*Given information*
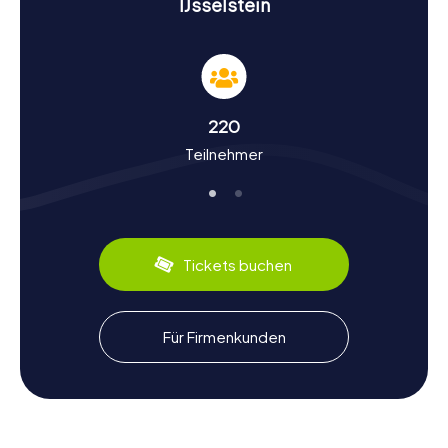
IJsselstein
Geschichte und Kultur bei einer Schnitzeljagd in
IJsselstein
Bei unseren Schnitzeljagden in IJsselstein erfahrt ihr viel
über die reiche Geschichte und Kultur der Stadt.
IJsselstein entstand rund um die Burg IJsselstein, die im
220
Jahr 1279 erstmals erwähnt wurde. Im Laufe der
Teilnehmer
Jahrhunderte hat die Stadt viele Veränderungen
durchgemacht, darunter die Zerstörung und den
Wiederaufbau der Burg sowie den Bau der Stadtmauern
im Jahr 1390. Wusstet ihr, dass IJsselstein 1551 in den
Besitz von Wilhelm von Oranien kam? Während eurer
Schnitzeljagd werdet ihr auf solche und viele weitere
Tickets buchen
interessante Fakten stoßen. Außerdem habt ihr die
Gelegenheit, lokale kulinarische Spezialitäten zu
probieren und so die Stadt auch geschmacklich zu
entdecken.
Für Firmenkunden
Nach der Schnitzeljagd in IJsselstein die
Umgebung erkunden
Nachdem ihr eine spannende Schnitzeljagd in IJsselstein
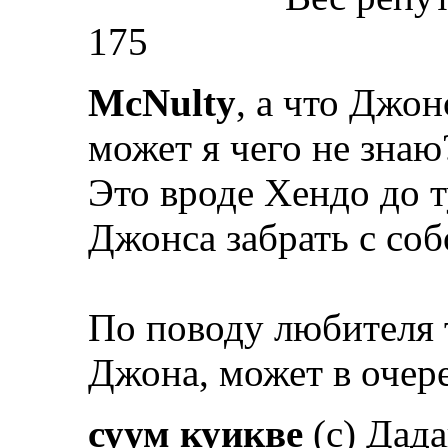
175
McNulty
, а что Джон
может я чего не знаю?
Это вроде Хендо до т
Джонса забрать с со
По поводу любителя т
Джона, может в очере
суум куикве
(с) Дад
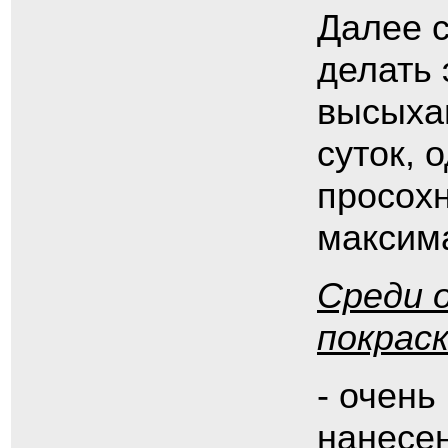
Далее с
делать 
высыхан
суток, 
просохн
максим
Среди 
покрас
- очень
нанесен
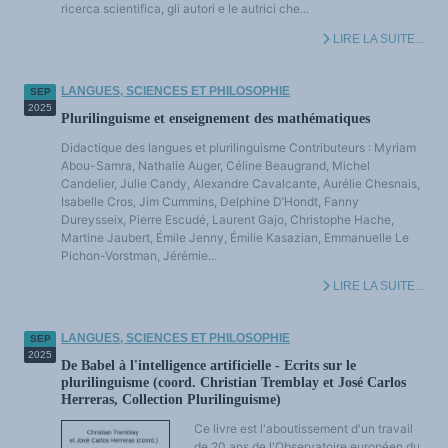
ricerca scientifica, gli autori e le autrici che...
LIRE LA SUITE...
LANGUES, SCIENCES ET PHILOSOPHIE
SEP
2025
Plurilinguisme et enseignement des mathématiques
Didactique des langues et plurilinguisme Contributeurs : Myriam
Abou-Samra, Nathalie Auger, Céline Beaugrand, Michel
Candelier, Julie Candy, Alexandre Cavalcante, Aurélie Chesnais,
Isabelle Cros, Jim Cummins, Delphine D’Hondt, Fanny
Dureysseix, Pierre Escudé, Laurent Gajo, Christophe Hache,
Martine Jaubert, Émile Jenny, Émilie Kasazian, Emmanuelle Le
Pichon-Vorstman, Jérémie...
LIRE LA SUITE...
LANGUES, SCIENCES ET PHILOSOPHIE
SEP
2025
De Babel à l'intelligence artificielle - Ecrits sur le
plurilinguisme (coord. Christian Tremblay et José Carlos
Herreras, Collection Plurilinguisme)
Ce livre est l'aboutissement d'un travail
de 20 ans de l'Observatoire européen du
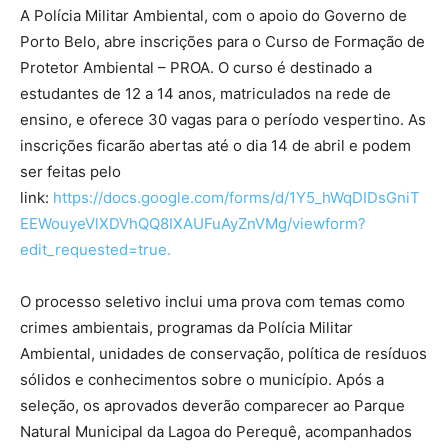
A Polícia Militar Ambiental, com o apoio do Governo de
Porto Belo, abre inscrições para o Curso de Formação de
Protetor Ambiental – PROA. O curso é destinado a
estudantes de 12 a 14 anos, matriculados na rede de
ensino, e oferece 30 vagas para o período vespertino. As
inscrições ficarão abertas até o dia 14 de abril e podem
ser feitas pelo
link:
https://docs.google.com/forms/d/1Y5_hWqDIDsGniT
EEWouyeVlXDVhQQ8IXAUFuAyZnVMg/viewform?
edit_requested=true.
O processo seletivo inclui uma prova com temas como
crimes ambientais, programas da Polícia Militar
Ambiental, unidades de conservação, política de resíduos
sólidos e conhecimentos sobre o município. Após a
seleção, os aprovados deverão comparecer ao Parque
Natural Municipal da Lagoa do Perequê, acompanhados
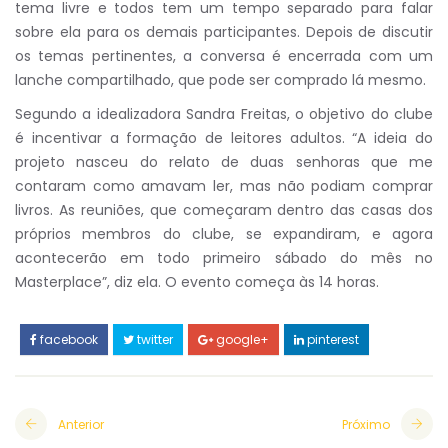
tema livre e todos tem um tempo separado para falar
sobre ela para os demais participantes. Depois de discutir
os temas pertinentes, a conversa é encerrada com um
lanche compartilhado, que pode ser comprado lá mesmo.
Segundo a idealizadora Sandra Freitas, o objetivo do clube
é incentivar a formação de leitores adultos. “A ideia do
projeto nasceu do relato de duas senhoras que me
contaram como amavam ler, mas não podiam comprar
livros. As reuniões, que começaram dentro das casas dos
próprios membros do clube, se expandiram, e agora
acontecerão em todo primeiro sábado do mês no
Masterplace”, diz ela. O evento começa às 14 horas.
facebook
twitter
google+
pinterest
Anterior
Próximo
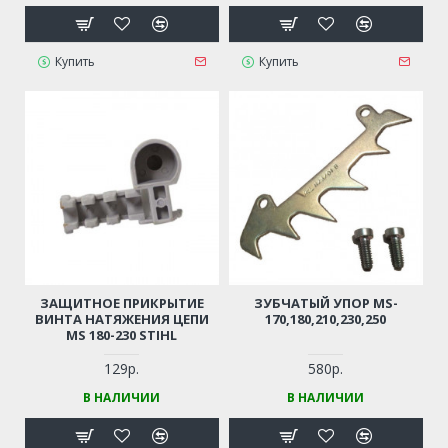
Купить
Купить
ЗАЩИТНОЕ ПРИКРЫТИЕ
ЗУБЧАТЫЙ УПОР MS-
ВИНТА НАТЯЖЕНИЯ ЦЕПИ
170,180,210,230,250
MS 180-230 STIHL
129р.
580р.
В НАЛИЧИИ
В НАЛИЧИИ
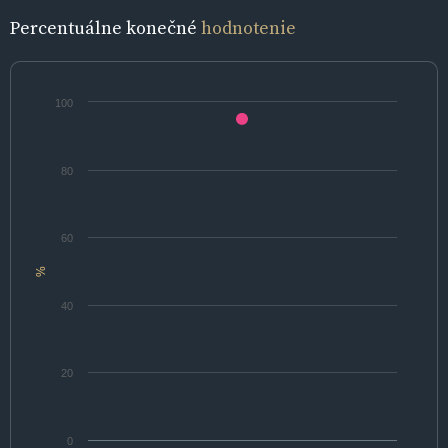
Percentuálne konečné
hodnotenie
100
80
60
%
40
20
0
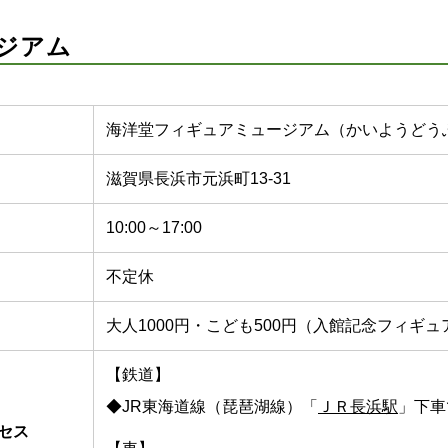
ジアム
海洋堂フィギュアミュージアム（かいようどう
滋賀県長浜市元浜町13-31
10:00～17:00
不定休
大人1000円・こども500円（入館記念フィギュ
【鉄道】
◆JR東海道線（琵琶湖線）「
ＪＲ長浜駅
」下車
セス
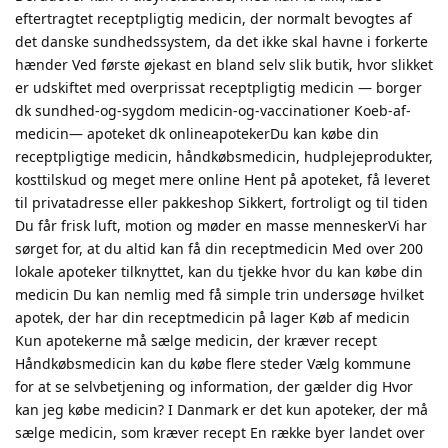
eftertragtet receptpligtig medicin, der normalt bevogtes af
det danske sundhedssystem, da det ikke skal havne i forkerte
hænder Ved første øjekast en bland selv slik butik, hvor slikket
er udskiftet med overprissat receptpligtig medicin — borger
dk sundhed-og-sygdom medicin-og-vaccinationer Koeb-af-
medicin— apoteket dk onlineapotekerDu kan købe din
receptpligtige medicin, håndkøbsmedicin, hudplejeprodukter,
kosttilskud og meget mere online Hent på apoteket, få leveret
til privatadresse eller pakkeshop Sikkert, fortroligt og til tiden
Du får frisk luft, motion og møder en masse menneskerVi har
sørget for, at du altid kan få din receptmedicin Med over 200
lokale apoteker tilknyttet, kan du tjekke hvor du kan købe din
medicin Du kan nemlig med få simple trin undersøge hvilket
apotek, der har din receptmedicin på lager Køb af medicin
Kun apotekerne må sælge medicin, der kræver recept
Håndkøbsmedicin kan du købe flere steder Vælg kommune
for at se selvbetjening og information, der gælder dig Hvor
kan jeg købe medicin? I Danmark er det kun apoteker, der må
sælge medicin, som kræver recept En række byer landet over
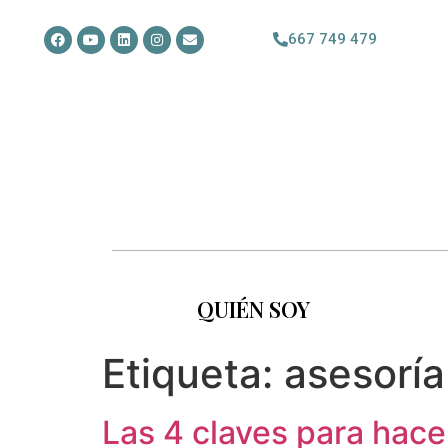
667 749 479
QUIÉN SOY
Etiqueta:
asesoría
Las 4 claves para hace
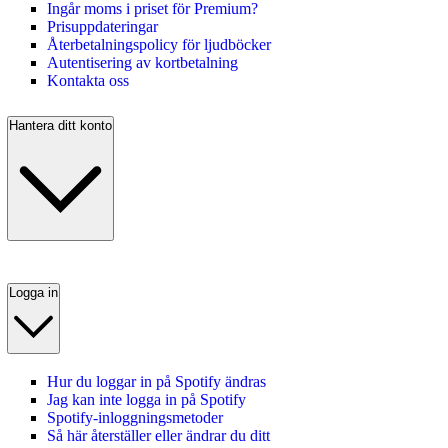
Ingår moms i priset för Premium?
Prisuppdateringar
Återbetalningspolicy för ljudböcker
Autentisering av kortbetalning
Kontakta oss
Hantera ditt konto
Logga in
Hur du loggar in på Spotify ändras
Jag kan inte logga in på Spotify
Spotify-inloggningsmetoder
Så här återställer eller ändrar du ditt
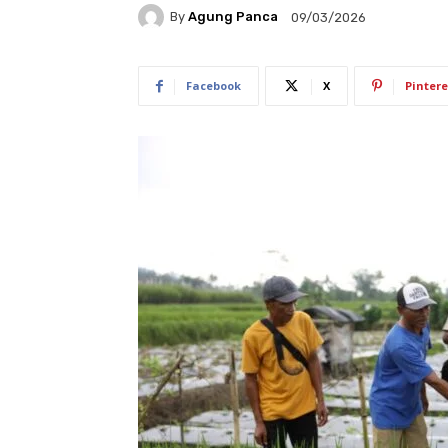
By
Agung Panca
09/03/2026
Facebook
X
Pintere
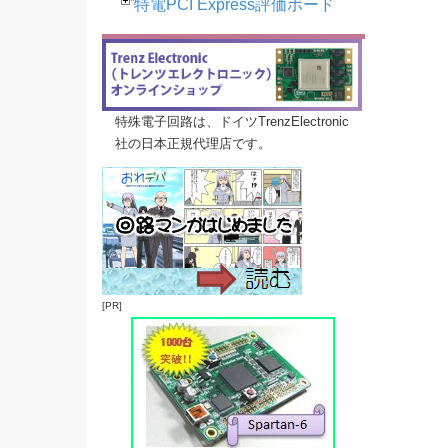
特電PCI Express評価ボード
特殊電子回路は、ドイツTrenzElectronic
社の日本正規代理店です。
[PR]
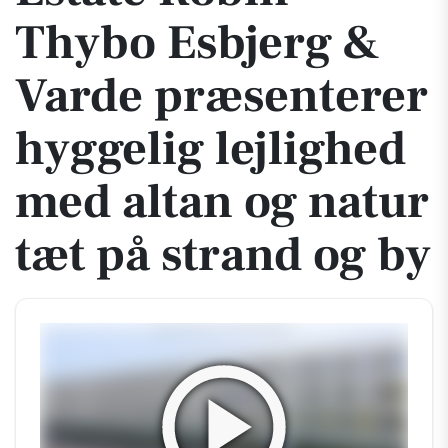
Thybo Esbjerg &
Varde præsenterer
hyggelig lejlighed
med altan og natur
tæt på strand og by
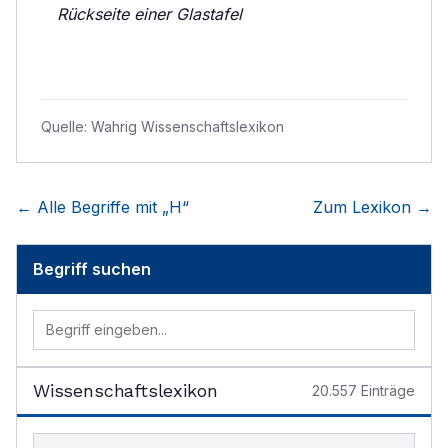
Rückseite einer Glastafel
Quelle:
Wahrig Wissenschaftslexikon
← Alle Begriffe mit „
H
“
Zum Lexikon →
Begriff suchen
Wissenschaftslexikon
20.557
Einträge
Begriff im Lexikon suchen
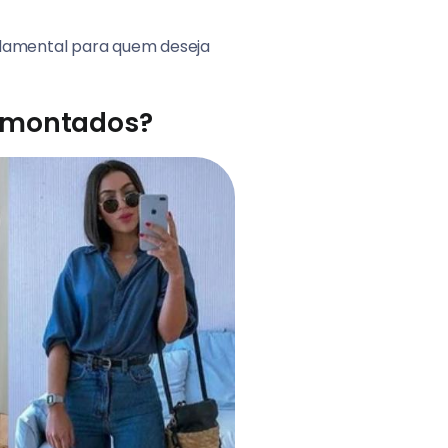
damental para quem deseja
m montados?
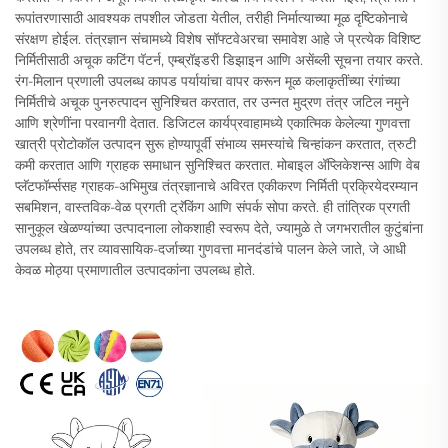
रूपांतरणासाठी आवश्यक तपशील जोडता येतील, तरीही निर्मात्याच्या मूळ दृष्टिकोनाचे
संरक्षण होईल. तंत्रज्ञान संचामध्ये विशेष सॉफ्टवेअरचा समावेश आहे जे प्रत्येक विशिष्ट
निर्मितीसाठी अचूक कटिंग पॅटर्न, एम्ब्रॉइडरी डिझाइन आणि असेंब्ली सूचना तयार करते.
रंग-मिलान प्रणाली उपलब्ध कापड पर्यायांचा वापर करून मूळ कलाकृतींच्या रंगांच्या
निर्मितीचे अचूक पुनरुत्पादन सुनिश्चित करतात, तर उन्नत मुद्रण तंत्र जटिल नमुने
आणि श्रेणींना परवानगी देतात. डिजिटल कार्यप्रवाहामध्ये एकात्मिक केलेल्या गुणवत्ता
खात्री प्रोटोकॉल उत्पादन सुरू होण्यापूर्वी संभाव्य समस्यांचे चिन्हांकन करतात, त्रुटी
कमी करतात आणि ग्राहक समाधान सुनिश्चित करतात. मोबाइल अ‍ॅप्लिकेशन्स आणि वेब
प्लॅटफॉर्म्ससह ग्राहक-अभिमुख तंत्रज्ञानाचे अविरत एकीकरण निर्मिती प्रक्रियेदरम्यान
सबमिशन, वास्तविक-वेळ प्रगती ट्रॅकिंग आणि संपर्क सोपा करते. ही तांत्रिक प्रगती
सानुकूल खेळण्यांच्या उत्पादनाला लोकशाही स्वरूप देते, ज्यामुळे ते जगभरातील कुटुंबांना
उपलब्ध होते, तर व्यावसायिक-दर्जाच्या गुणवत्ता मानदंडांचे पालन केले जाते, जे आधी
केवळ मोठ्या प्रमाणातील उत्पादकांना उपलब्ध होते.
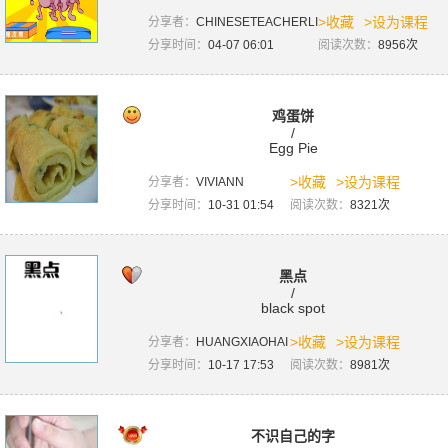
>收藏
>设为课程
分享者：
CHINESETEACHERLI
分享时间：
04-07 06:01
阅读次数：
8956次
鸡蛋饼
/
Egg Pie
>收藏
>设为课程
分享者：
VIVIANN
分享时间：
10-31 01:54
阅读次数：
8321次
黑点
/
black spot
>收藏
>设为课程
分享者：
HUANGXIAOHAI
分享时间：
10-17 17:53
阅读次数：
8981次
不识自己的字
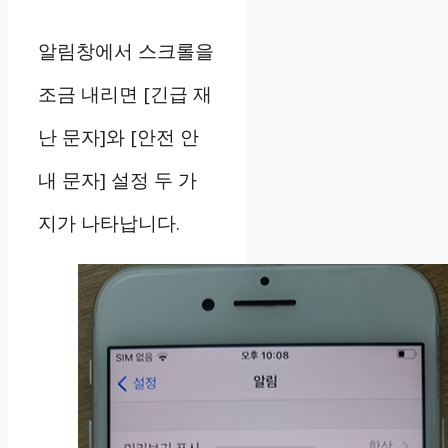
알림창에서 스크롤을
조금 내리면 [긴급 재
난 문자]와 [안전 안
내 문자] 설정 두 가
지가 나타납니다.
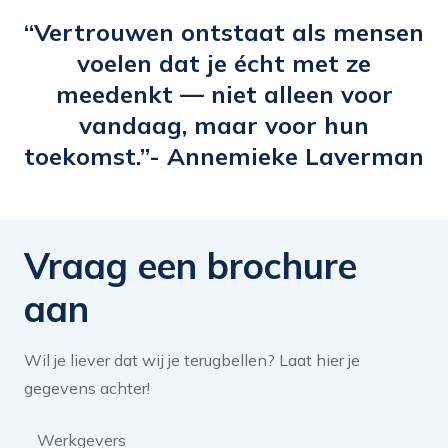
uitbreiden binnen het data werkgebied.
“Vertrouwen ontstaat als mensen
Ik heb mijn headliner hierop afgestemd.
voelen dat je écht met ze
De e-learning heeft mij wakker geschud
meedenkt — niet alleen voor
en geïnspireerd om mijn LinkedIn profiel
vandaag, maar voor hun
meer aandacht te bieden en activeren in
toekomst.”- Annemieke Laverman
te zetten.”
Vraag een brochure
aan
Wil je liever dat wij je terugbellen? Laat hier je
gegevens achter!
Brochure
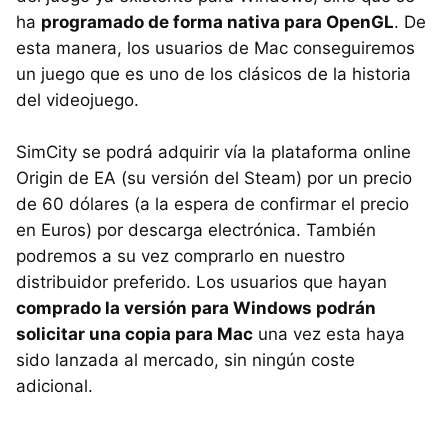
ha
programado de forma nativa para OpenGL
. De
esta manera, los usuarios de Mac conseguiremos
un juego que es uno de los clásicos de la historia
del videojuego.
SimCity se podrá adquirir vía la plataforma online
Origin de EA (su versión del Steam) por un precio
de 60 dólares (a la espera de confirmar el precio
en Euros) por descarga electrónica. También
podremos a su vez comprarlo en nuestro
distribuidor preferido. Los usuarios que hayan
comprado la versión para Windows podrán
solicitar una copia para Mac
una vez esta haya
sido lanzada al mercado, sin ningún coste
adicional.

*Task brief*
Given the listing above, repeat exactly the lines starting at the one with "Это вроде Хендо до т" and ending at the one with "crimes ambientais, programas", inclusive, excluding pictures.

*Task solution*
Это вроде Хендо до т
Джонса забрать с со
По поводу любителя т
Джона, может в очере
суум куикве
(с) Дад
Далее с
делать 
высыхан
суток, 
просохн
максим
Среди 
покрас
- очень
нанесен
ricerca scientifica, gli autori e le autrici che...
LIRE LA SUITE...
LANGUES, SCIENCES ET PHILOSOPHIE
SEP
2025
Plurilinguisme et enseignement des mathématiques
Didactique des langues et plurilinguisme Contributeurs : Myriam
Abou-Samra, Nathalie Auger, Céline Beaugrand, Michel
Candelier, Julie Candy, Alexandre Cavalcante, Aurélie Chesnais,
Isabelle Cros, Jim Cummins, Delphine D’Hondt, Fanny
Dureysseix, Pierre Escudé, Laurent Gajo, Christophe Hache,
Martine Jaubert, Émile Jenny, Émilie Kasazian, Emmanuelle Le
Pichon-Vorstman, Jérémie...
LIRE LA SUITE...
LANGUES, SCIENCES ET PHILOSOPHIE
SEP
2025
De Babel à l'intelligence artificielle - Ecrits sur le
plurilinguisme (coord. Christian Tremblay et José Carlos
Herreras, Collection Plurilinguisme)
Ce livre est l'aboutissement d'un travail
de 20 ans de l'Observatoire européen du
A Polícia Militar Ambiental, com o apoio do Governo de
Porto Belo, abre inscrições para o Curso de Formação de
Protetor Ambiental – PROA. O curso é destinado a
estudantes de 12 a 14 anos, matriculados na rede de
ensino, e oferece 30 vagas para o período vespertino. As
inscrições ficarão abertas até o dia 14 de abril e podem
ser feitas pelo
link:
https://docs.google.com/forms/d/1Y5_hWqDIDsGniT
EEWouyeVlXDVhQQ8IXAUFuAyZnVMg/viewform?
edit_requested=true.
O processo seletivo inclui uma prova com temas como
crimes ambientais, programas da Polícia Militar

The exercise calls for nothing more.